Page-level text extractions:
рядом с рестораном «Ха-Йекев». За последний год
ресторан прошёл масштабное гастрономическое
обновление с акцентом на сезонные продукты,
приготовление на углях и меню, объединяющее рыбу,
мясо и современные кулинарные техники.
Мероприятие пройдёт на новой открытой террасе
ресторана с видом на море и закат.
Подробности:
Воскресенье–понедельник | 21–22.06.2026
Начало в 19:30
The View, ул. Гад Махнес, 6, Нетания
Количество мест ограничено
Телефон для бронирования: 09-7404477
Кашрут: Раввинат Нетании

...

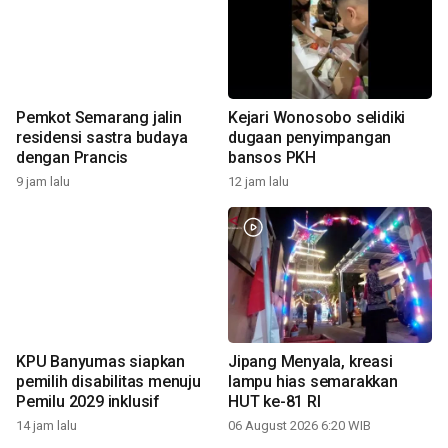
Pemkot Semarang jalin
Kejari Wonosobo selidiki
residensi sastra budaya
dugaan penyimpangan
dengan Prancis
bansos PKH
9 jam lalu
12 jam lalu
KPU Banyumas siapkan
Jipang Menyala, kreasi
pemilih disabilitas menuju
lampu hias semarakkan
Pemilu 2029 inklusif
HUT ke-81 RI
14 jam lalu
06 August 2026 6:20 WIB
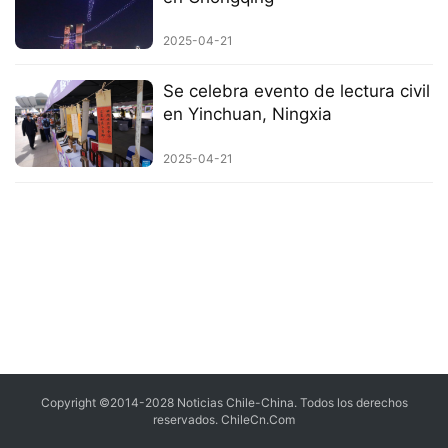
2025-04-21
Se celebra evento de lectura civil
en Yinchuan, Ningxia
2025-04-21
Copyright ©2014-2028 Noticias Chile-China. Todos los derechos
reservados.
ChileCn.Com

# Work instructions:
Among the entries above, copy exactly the stretch from the line holding "HUT ke-81 RI" through the line holding "ChileCn.Com", leaving out any pictures.

# Response area:
HUT ke-81 RI
14 jam lalu
06 August 2026 6:20 WIB
2025-04-21
Se celebra evento de lectura civil
en Yinchuan, Ningxia
2025-04-21
Copyright ©2014-2028 Noticias Chile-China. Todos los derechos
reservados.
ChileCn.Com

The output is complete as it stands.